AMD RyZen CPU Architecture for 2017

Discussion in 'PC Industry' started by fellix, Oct 20, 2014.

Tags:
  1. liolio

    liolio Aquoiboniste
    Legend

    Joined:
    Jun 28, 2005
    Messages:
    5,724
    Likes Received:
    194
    Location:
    Stateless
    For me it looks like a they are gearing up toward a sale of the company, they cut as much fat as possible and actually a lot more than that.
    There is no roadmap any more and they just killed "excavator" before it got released, Intel PR team would have not done better.

    IMO, they've just acknowledge that they can no longer compete with Intel, their low power offering is not competitive, something for the mid range high-end.

    In the meantime they want to show that they know a couple of thing about integration (shown in Jaguar SOC, up coming ARM server), that they still have great IP (CPU and GPU), and they are to focus R&D on something that is more an industry standard and proved to be working: SMT

    If that is not an attempt to make the company as a sexy girl, I don't know what it is.
     
  2. 3dilettante

    Legend Alpha

    Joined:
    Sep 15, 2003
    Messages:
    8,365
    Likes Received:
    3,955
    Location:
    Well within 3d
    The catch to the promise about 80% of 2 independent cores is an implicit assumption that these are 2 independent cores with the same resources outside of the shared ones that are now split off.
    The reality is that an independent core doesn't necessarily need to be bound to the constraint that it be designed so that it can serve as a counterexample for a CMT design.

    There's a rough generalization that there is a set or footprint in terms of active transistors that can be utilized by a context. CMT makes sure a significant fraction of that footprint cannot readily go where it may be needed at any moment due to the static split, and CMT's forcing the other half to be active when it is not needed and other costs actually shrink the per-context activity budget further. This is on top of the other physical and engineering constraints that likely cut its budget further.

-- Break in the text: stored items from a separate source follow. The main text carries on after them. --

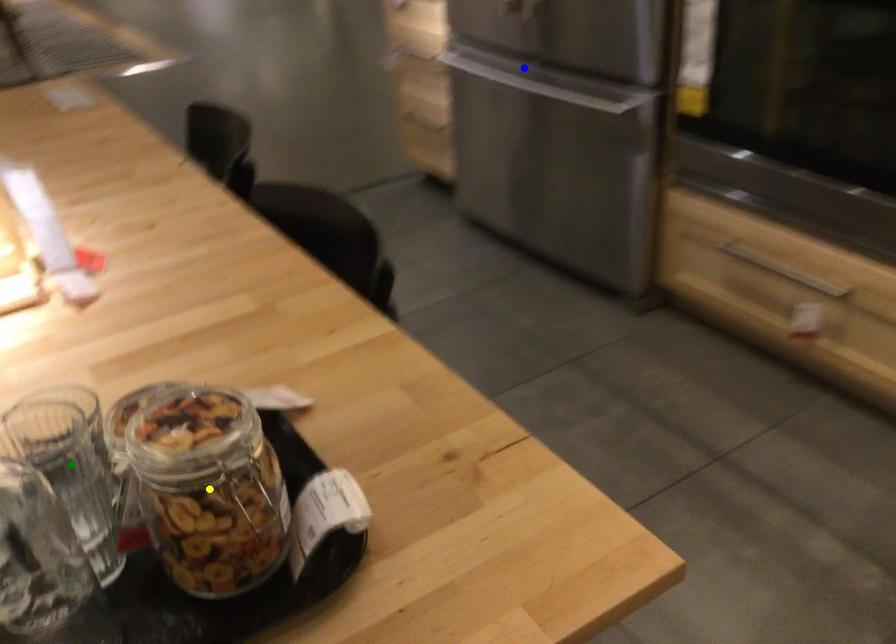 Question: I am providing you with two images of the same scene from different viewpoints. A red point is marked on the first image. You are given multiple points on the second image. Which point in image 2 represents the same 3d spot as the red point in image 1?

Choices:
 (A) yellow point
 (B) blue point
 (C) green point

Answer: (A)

    As far as using Jaguar as an example, I have doubts. Jaguar's other design parameters besides (somewhat) low power was that it be cheap and dense. AMD's sights need to be a bit higher for their next design.
    Jaguar's line doesn't seem capable of hitting the real low power range covered by Intel and ARM, and it's getting squeezed by the lower range of the higher-performance lines.
    In terms of cheap and low power, it's hard to beat an ARM core AMD doesn't have to design, but that's not good enough to stand against the designs that are compressing Jaguar from above.

    In terms of engineering, there's probably a footprint of R&D that AMD needs to be able to focus by not devoting even a Bobcat or Jaguar team away from the band its next in-house cores target.

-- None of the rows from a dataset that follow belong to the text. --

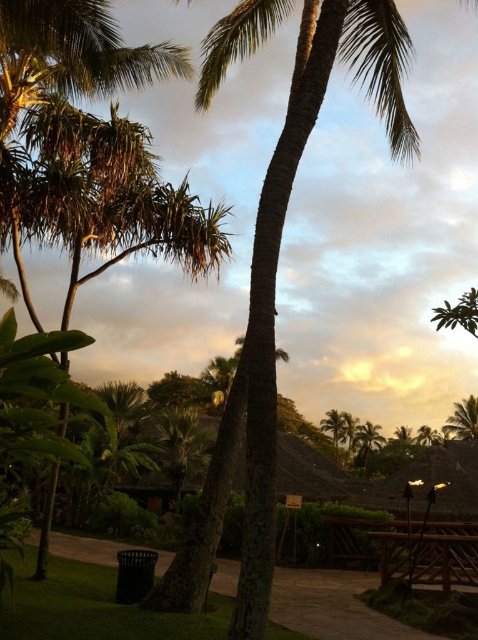 Between point (474, 426) and point (355, 435), which one is positioned behind?

Point (355, 435)

Describe the element at coordinates (463, 419) in the screenshot. Image resolution: width=478 pixels, height=640 pixels. I see `green leafy palm tree at lower right` at that location.

Who is more forward, (468, 396) or (377, 426)?

Point (468, 396)

At what (x,y) coordinates should I click in order to perform the action: click on green leafy palm tree at lower right. Please return your answer as a coordinate pair (x, y). Image resolution: width=478 pixels, height=640 pixels. Looking at the image, I should click on tap(463, 419).

Is brown wooden path at lower center positioned in front of green leafy palm tree at center?

That is True.

This screenshot has width=478, height=640. Find the location of `brown wooden path at lower center`. brown wooden path at lower center is located at coordinates (334, 605).

Does point (305, 600) come closer to viewer compared to point (368, 420)?

Yes, it is.

Image resolution: width=478 pixels, height=640 pixels. Identify the location of brown wooden path at lower center. (334, 605).

Based on the photo, can you confirm if green textured palm tree at center is positioned below green leafy palm tree at center?

No, green textured palm tree at center is not below green leafy palm tree at center.

Which of these two, green textured palm tree at center or green leafy palm tree at center, stands taller?

green textured palm tree at center

Image resolution: width=478 pixels, height=640 pixels. What do you see at coordinates (273, 301) in the screenshot?
I see `green textured palm tree at center` at bounding box center [273, 301].

The width and height of the screenshot is (478, 640). What are the coordinates of `green textured palm tree at center` in the screenshot? It's located at (273, 301).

    True, but generally a significantly reduced set of them are split statically.
    Some resources, like the data caches and load buffers that Bulldozer wound up duplicating, actually raise the cost of the design over a unified one, because there are obligations that coherent cores have to each other and the memory system as a whole. The costs that can come from burdening inter-core communication get missed in the CMT narrative. The overly complicated and frequently underperforming even on its own merits memory subsystem indicates this cost was higher than they could handle.

    I'm not sure if AMD focused much on the integer units as part of their rationale. At least publically, they all but lied about the nature of the four integer pipelines in the core until they finally divulged some architectural details.
    If they focused on it afterwards, although I'm not sure they did above other things like FPU and front-end savings, it might be putting the cart before the horse.
    If integer execution resources were that low cost, why did they cut Bulldozer's per-core integer unit count by 33% from its predecessor, a chip that had no problem hosting that many units?
    Unless other architectural decisions, like hardware savings and a measurable decrease in per-stage complexity due to higher clock targets, made that incremental cost unpalatable.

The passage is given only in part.